**DATA FOR THE TASK:**
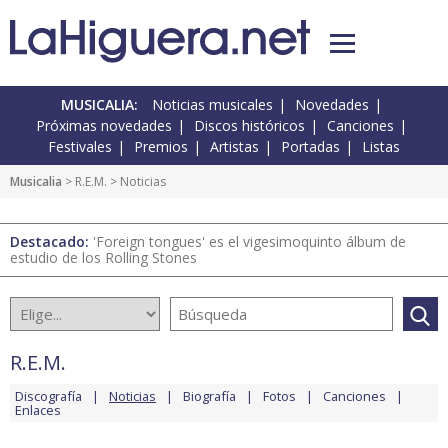
MUSICALIA:
Noticias musicales
Novedades
Próximas novedades
Discos históricos
Canciones
Festivales
Premios
Artistas
Portadas
Listas
Musicalia
>
R.E.M.
> Noticias
Destacado:
'Foreign tongues' es el vigesimoquinto álbum de
estudio de los Rolling Stones
R.E.M.
Discografía
Noticias
Biografía
Fotos
Canciones
Enlaces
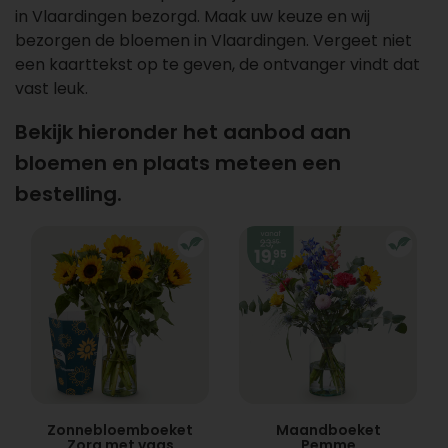
in Vlaardingen bezorgd. Maak uw keuze en wij
bezorgen de bloemen in Vlaardingen. Vergeet niet
een kaarttekst op te geven, de ontvanger vindt dat
vast leuk.
Bekijk hieronder het aanbod aan
bloemen en plaats meteen een
bestelling.
Zonnebloemboeket
Maandboeket
Zora met vaas
Pemme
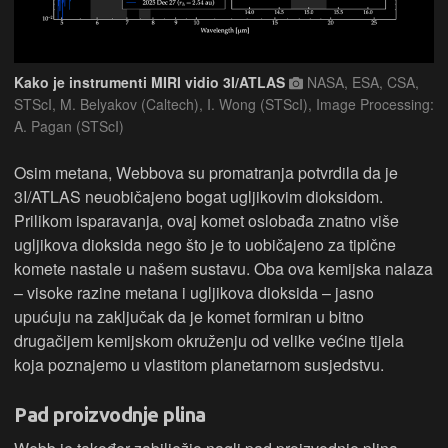
Kako je instrumenti MIRI vidio 3I/ATLAS
NASA, ESA, CSA,
STScI, M. Belyakov (Caltech), I. Wong (STScI), Image Processing:
A. Pagan (STScI)
Osim metana, Webbova su promatranja potvrdila da je
3I/ATLAS neuobičajeno bogat ugljikovim dioksidom.
Prilikom isparavanja, ovaj komet oslobađa znatno više
ugljikova dioksida nego što je to uobičajeno za tipične
komete nastale u našem sustavu. Oba ova kemijska nalaza
– visoke razine metana i ugljikova dioksida – jasno
upućuju na zaključak da je komet formiran u bitno
drugačijem kemijskom okruženju od velike većine tijela
koja poznajemo u vlastitom planetarnom susjedstvu.
Pad proizvodnje plina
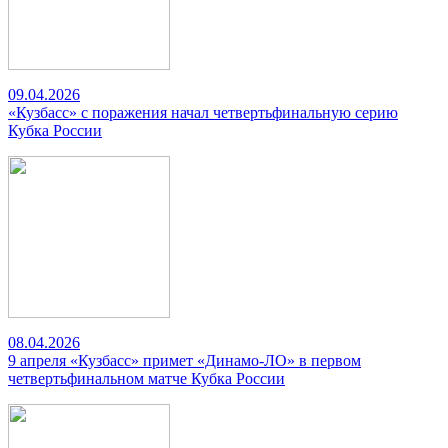
09.04.2026
«Кузбасс» с поражения начал четвертьфинальную серию
Кубка России
08.04.2026
9 апреля «Кузбасс» примет «Динамо-ЛО» в первом
четвертьфинальном матче Кубка России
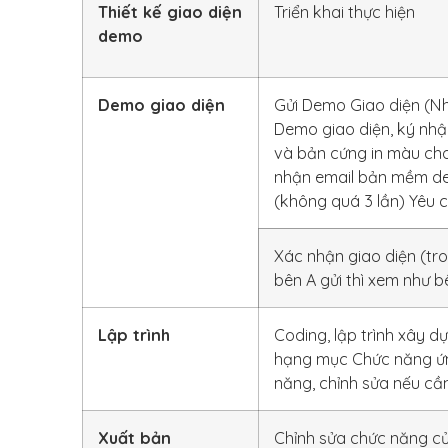
Thiết kế giao diện
Triển khai thực hiện
demo
Demo giao diện
Gửi Demo Giao diện (Nh
Demo giao diện, ký nh
và bản cứng in màu cho
nhận email bản mềm de
(không quá 3 lần) Yêu c
Xác nhận giao diện (tr
bên A gửi thì xem như 
Lập trình
Coding, lập trình xây 
hạng mục Chức năng ứng
năng, chỉnh sửa nếu cầ
Xuất bản
Chỉnh sửa chức năng c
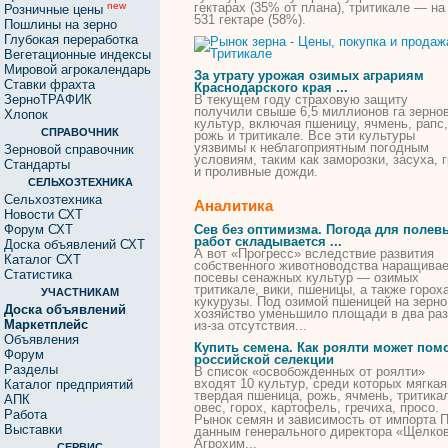
гектарах (35% от плана),
тритикале
— на
new
Розничные цены
531 гектаре (58%).
Пошлины на зерно
Глубокая переработка
Вегетационные индексы
Мировой агрокалендарь
За утрату урожая озимых аграриям
Ставки фрахта
Краснодарского края ...
ЗерноТРАФИК
В текущем году страховую защиту
получили свыше 6,5 миллионов га зерно
Хлопок
культур, включая пшеницу, ячмень, рапс,
СПРАВОЧНИК
рожь и
тритикале
. Все эти культуры
уязвимы к неблагоприятным погодным
Зерновой справочник
условиям, таким как заморозки, засуха, 
Стандарты
и проливные дожди.
СЕЛЬХОЗТЕХНИКА
Сельхозтехника
Аналитика
Новости СХТ
Форум СХТ
Сев без оптимизма. Погода для полев
работ складывается ...
Доска объявлений СХТ
А вот «Прогресс» вследствие развития
Каталог СХТ
собственного животноводства наращива
Статистика
посевы сенажных культур — озимых
тритикале
, вики, пшеницы, а также горох
УЧАСТНИКАМ
кукурузы. Под озимой пшеницей на зерно
Доска объявлений
хозяйство уменьшило площади в два ра
Маркетплейс
из-за отсутствия...
Объявления
Купить семена. Как роялти может пом
Форум
российской селекции
Разделы
В список «освобожденных от роялти»
входят 10 культур, среди которых мягкая
Каталог предприятий
твердая пшеница, рожь, ячмень,
тритика
АПК
овес, горох, картофель, гречиха, просо.
Работа
Рынок семян и зависимость от импорта 
Выставки
данным генерального директора «Щелко
Агрохим...
СЕРВИС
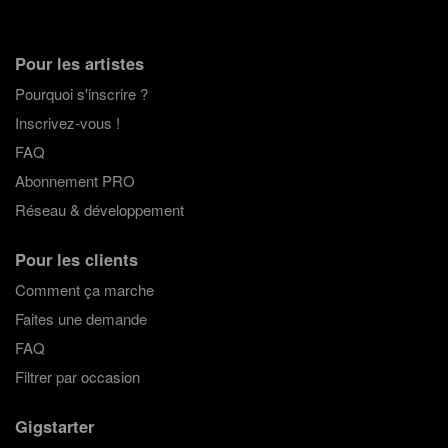
Pour les artistes
Pourquoi s'inscrire ?
Inscrivez-vous !
FAQ
Abonnement PRO
Réseau & développement
Pour les clients
Comment ça marche
Faites une demande
FAQ
Filtrer par occasion
Gigstarter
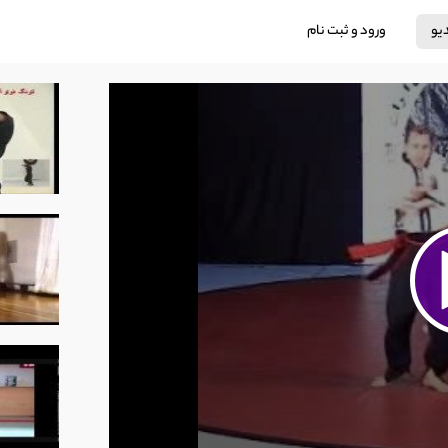
دیو
ورود و ثبت نام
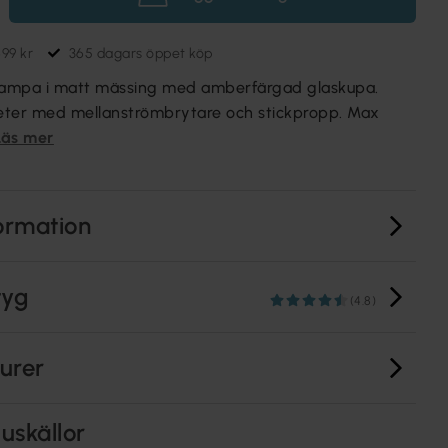
699 kr
365 dagars öppet köp
elampa i matt mässing med amberfärgad glaskupa.
eter med mellanströmbrytare och stickpropp. Max
Läs mer
ormation
tyg
(4.8)
turer
uskällor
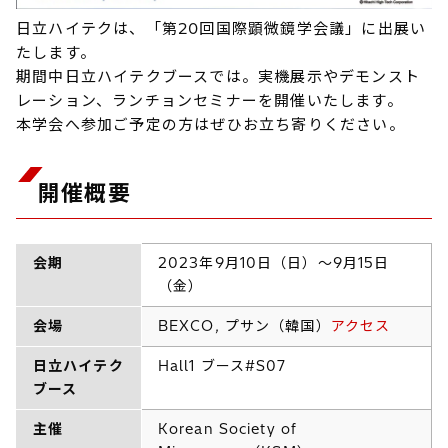
日立ハイテクは、「第20回国際顕微鏡学会議」に出展い
たします。
期間中日立ハイテクブースでは。実機展示やデモンスト
レーション、ランチョンセミナーを開催いたします。
本学会へ参加ご予定の方はぜひお立ち寄りください。
開催概要
会期
2023年9月10日（日）～9月15日
（金）
会場
BEXCO, プサン（韓国）
アクセス
日立ハイテク
Hall1 ブース#S07
ブース
主催
Korean Society of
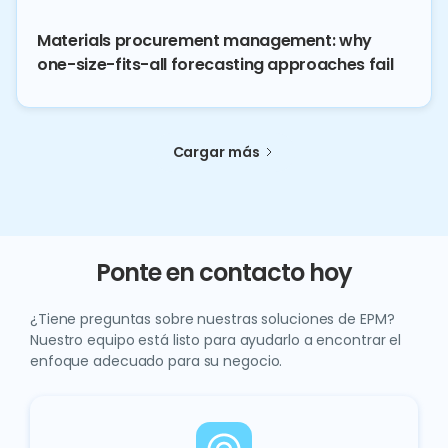
Materials procurement management: why
one-size-fits-all forecasting approaches fail
Cargar más
Ponte en contacto hoy
¿Tiene preguntas sobre nuestras soluciones de EPM?
Nuestro equipo está listo para ayudarlo a encontrar el
enfoque adecuado para su negocio.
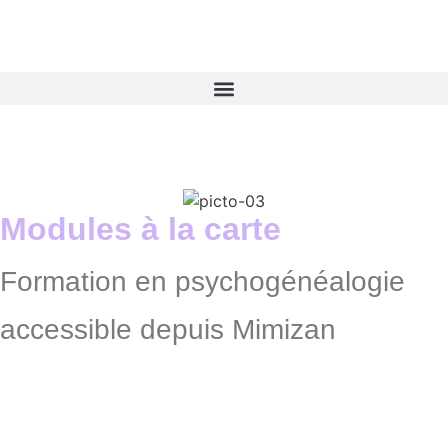
Modules à la carte
Formation en psychogénéalogie
accessible depuis Mimizan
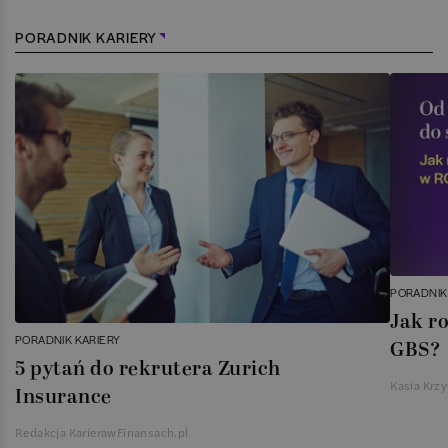
PORADNIK KARIERY
PORADNIK
Jak r
PORADNIK KARIERY
GBS?
5 pytań do rekrutera Zurich
Kasia Krz
Insurance
Redakcja KarierawFinansach.pl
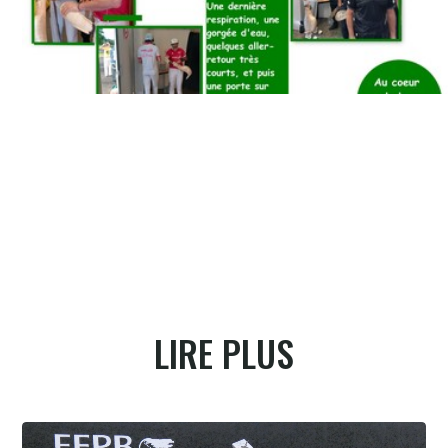
LIRE PLUS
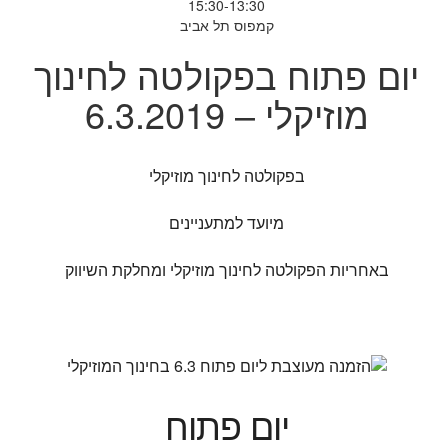
15:30-13:30
קמפוס תל אביב
יום פתוח בפקולטה לחינוך
מוזיקלי – 6.3.2019
בפקולטה לחינוך מוזיקלי
מיועד למתעניינים
באחריות הפקולטה לחינוך מוזיקלי ומחלקת השיווק
יום פתוח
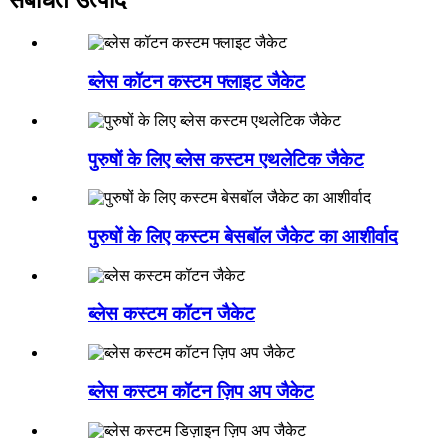
संबंधित उत्पाद
ब्लेस कॉटन कस्टम फ्लाइट जैकेट
पुरुषों के लिए ब्लेस कस्टम एथलेटिक जैकेट
पुरुषों के लिए कस्टम बेसबॉल जैकेट का आशीर्वाद
ब्लेस कस्टम कॉटन जैकेट
ब्लेस कस्टम कॉटन ज़िप अप जैकेट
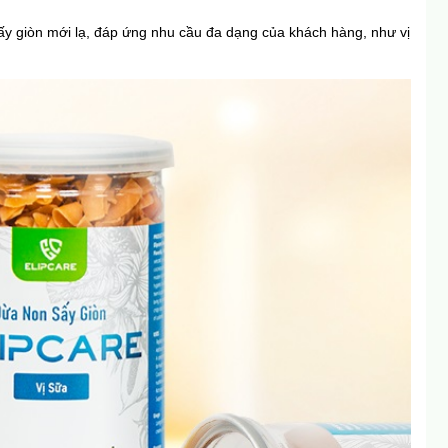
ấy giòn mới lạ, đáp ứng nhu cầu đa dạng của khách hàng, như vị 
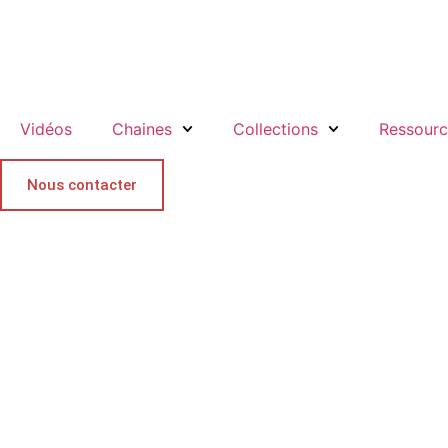
Aller
au
contenu
Vidéos
Chaines
Collections
Ressour
Nous contacter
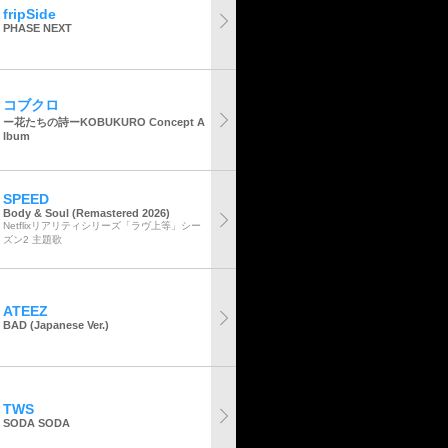
fripSide
PHASE NEXT
コブクロ
ー花たちの詩ーKOBUKURO Concept A
lbum
SPEED
Body & Soul (Remastered 2026)
Netflixリアリティシリーズ「ラヴ上等」シー
ズン2 主題歌
ATEEZ
BAD (Japanese Ver.)
TWS
SODA SODA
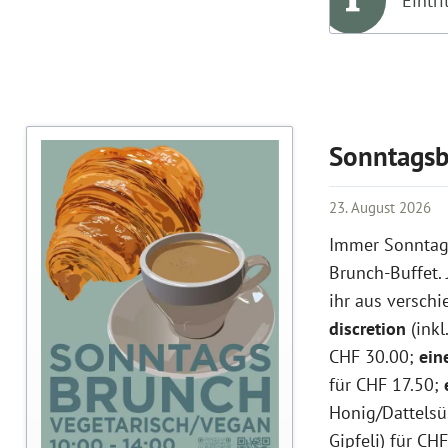
Eintri
Sonntags
23. August 2026
Immer Sonntags
Brunch-Buffet. 
ihr aus versch
discretion
(inkl
CHF 30.00;
ein
für CHF 17.50;
Honig/Dattelsü
Gipfeli) für CH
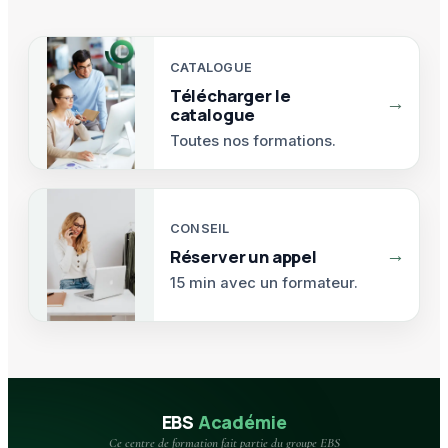
CATALOGUE
Télécharger le
→
catalogue
Toutes nos formations.
CONSEIL
→
Réserver un appel
15 min avec un formateur.
EBS
Académie
Ce centre de formation fait partie du groupe EBS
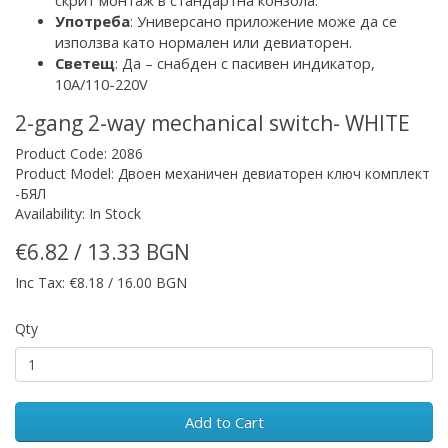
скрит монтаж
в стандартна конзола
.
Употреба
:
Универсано приложение
може да се
използва като нормален или девиаторен.
Светещ
: Да – снабден с
пасивен
индикатор,
10A/110-220V
2-gang 2-way mechanical switch- WHITE
Product Code: 2086
Product Model: Двоен механичен девиаторен ключ комплект
-БЯЛ
Availability: In Stock
€6.82 / 13.33 BGN
Inc Tax: €8.18 / 16.00 BGN
Qty
Add to Cart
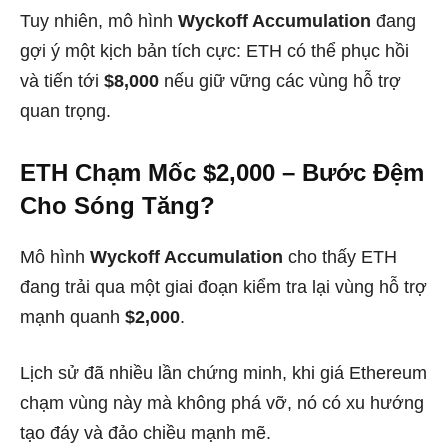
Tuy nhiên, mô hình
Wyckoff Accumulation
đang
gợi ý một kịch bản tích cực: ETH có thể phục hồi
và tiến tới
$8,000
nếu giữ vững các vùng hỗ trợ
quan trọng.
ETH Chạm Mốc $2,000 – Bước Đệm
Cho Sóng Tăng?
Mô hình
Wyckoff Accumulation
cho thấy ETH
đang trải qua một giai đoạn kiểm tra lại vùng hỗ trợ
mạnh quanh
$2,000
.
Lịch sử đã nhiều lần chứng minh, khi giá Ethereum
chạm vùng này mà không phá vỡ, nó có xu hướng
tạo đáy và đảo chiều mạnh mẽ.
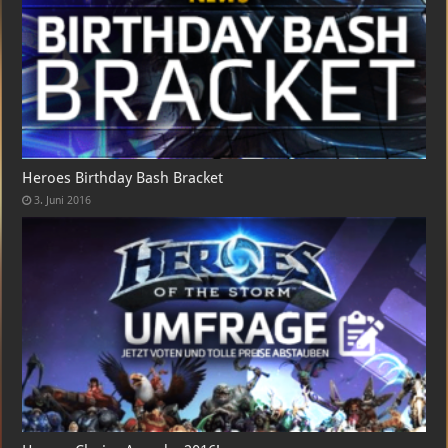
Heroes Birthday Bash Bracket
3. Juni 2016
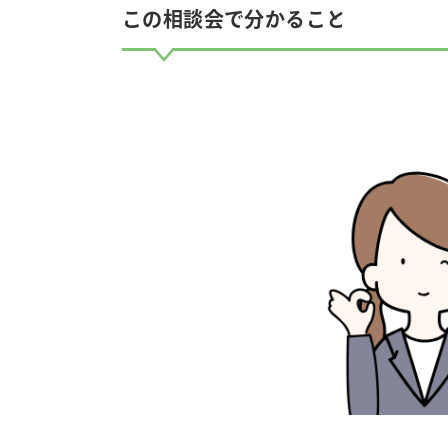
この相談会で分かること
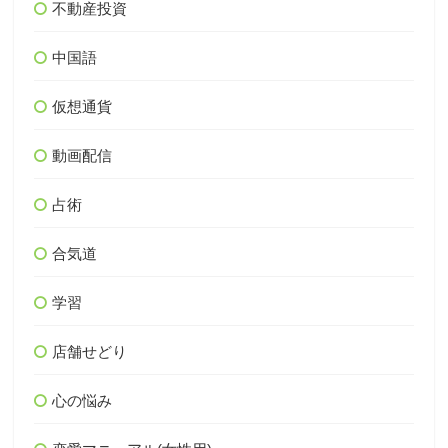
不動産投資
中国語
仮想通貨
動画配信
占術
合気道
学習
店舗せどり
心の悩み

**WHAT TO WORK ON:** Check each line of the data for the word "metana", then state only how many lines hold it.

**WRITTEN ANSWER:** 2